Monday, June 30, 2008

One by One

I find it difficult to define community organizing.  It's not limited to any single Cause, like ending homelessness or saving the environment, though the work of organizing might address either or both of those issues.  Instead, community organizing is about bringing together the members of a particular community in order to address whatever the primary problems of that community are.  Organizing is about seeing measurable results.  And the results here in Chicago are impressive: greater access to health care, reforming schools in poor areas, affordable housing.

So with those kinds of results, I expected the actual components of community organizing to be some kind of impressive, sophisticated machine.  And it is.  But the lifeblood of this machine is relationships.  

The single, essential piece in developing the kinds of relationships necessary in community organizing is an individual meeting.  As members of organizing teams meet individually with members of the community, they get to know each person's hopes and concerns.  As organizers meet with more people, those meetings provide a broader vision of the hopes and concerns of the whole.  

Person by person, a community is built.  And person by person, a community can be renewed.

Thursday, June 19, 2008

Organize This

I'm a fan of structure. Things begin to make sense to me, life makes sense, when I can see the system or context of which it is a part. I sometimes tell the story of when my family last moved - I didn't really feel like I was home until the boxes were at least in the rooms where they would (soon) be unpacked, until the pictures stood near the walls where they would be hung, until I could reliably find my way to and from church, the grocery store, and my daughter's school without getting lost, until I found a regular running route. I needed the structure to show me where I fit in this new place.

I've been fascinated by the structure of politics since high school. That interest took a variety of forms for me. In the public world, it meant serving as a legislative intern and working on a number of political campaigns. As a student, I found my way into common student ventures like the Student Senate and Model United Nations and - yes, I'll admit it - speech team. (I should say here that the speech team and my speech classes probably helped me in more ways than almost anything else I did in college.) With each of these aspects, I looked for ways to try to make the world a better place.

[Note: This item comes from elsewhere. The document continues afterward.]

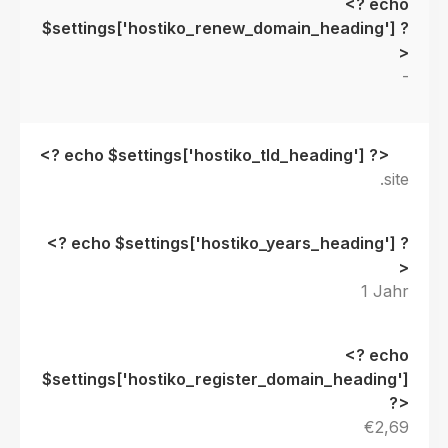
-
.site
1 Jahr
€2,69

I tried to see the system, and its message, and the implication it might have on the broader world. And sure, the thing about changing the world was naive and probably arrogant, but it was also true. I wanted to find ways to alter the structure so that it better served the people, so that Good would come.

I’m also a Christian. And I’m the kind of Christian who grew up thinking that We Don’t Talk About Such Things As Politics in church. So there was a disconnect for me in my Monday to Saturday life, where I worked for candidates and issues that aligned with the values I supported, and life in church on Sunday where I heard about a Jesus who challenged the established powers, who broke the rules, who spent time with untouchables. I heard in church about Jesus, who in his life, death, and resurrection, brought about the real change for which the world continues to cry. It seemed like those two aspects of my life ought to be closer than I had grown up to believe.

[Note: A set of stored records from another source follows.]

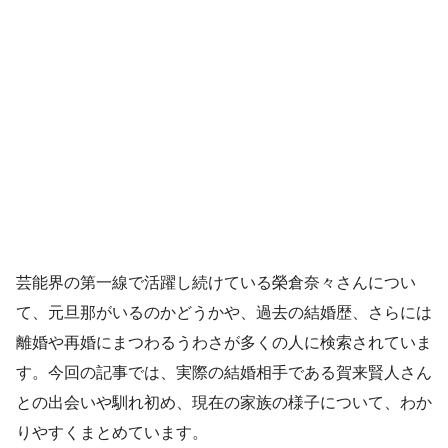
芸能界の第一線で活躍し続けている榮倉奈々さんについ
て、元旦那がいるのかどうかや、過去の結婚歴、さらには
離婚や再婚にまつわるうわさが多くの人に検索されていま
す。今回の記事では、実際の結婚相手である賀来賢人さん
との出会いや馴れ初め、現在の家族の様子について、わか
りやすくまとめています。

So now I’m in seminary, preparing for ordained ministry in the Episcopal Church. I continue to ask the question of where faith and politics intersect. I’m not talking about partisanship, about drawing as close to the line as I can to advocate for a particular candidate without losing the tax-exempt status the church enjoys. I’m talking about politics as a process by which decisions are made about who is given what from commonly held resources. That, I believe, is a moral question. That, I believe, is a question of integrity. And that, I believe, is a place where people of faith have the responsibility to engage.

Community organizing makes a great deal of sense to me because it involves politics in the best sense, and it helps people within a community work together to create meaningful, systemic change. In the days and weeks to come, I’ll talk more here about what that means and how it looks. It’s not a cause, not a singular issue being advocated. Organizing, to me, means building the connective tissue within a community. It means changing the structure within that community, person by person, so that the world moves one step closer to the way it should be.